General relativity and quantum mechanics don’t get along. A theory of everything, such as the string theory was meant to reconcile them. But they are mutually incompatible, and they cannot both be right.
General relativity is a theoretical framework that only focuses on gravity for understanding the Universe in regions of both large scale and high mass: stars, galaxies, clusters of galaxies, etc.
Quantum mechanics is a theoretical framework that only focuses on three non-gravitational forces for understanding the Universe in regions of both small scale and low mass: sub-atomic particles, atoms, molecules, etc.
A theory of everything is a hypothetical single, all-encompassing, coherent theoretical framework of physics that thoroughly explains and links together all physical aspects of the Universe.
Axions and the string theory
The string theory says that at the beginning of the Universe, up to 10−43 seconds after the Big Bang, the four fundamental forces were once a single fundamental force.
It provides a unified description of gravity and particle physics, which makes it a candidate for a theory of everything. This self-contained mathematical model describes all fundamental forces and forms of matter.
The novelty is that 200 million light-years away, in a galaxy cluster, no axions were found.
The axion is a hypothetical elementary particle that, if existent, is of interest as a possible component of cold dark matter.
The most important aspect of the axion is that, if it’d exist, it could solve the most underrated puzzle in all of physics: why does quantum chromodynamics seem to preserve CP-symmetry?
CP-symmetry plays an important role both in the attempts of cosmology to explain the dominance of matter over antimatter in the present Universe and the study of weak interactions in particle physics.
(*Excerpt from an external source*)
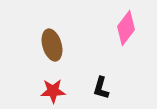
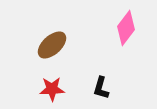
brown ellipse: rotated 64 degrees clockwise
red star: moved 1 px left, 2 px up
The string theory strongly supports the axion’s existence, by predicting that large numbers of particles that behave as axions exist. The theory calls them axion-like particles.
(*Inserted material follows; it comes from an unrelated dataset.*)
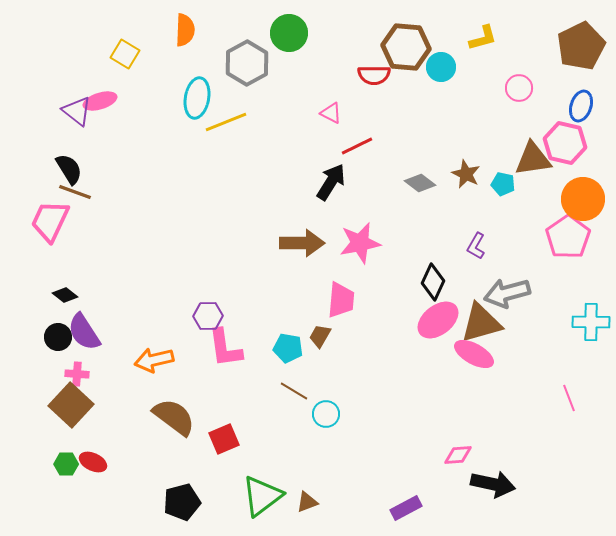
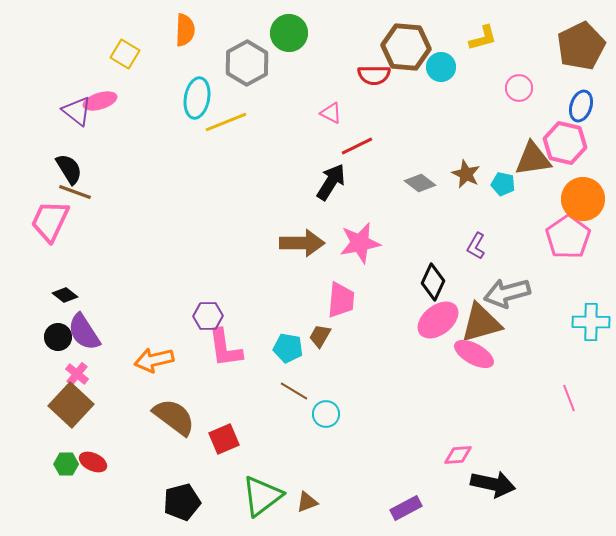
pink cross at (77, 374): rotated 35 degrees clockwise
The new study on the string theory
Scientists used the Chandra X-ray Observatory to study the active nucleus of a galaxy called NGC 1275 that sits at the heart of a cluster of galaxies called the Perseus cluster.
Astrophysicist Christopher Reynolds of the University of Cambridge in the UK observed that they couldn’t detect the hypothetical axions. And their observations were as sensitive as about a millionth of a billionth of the mass of an electron.
“These constraints dig into the range of properties suggested by string theory, and may help string theorists weed their theories,” says astronomer Helen Russell of the University of Nottingham in the UK.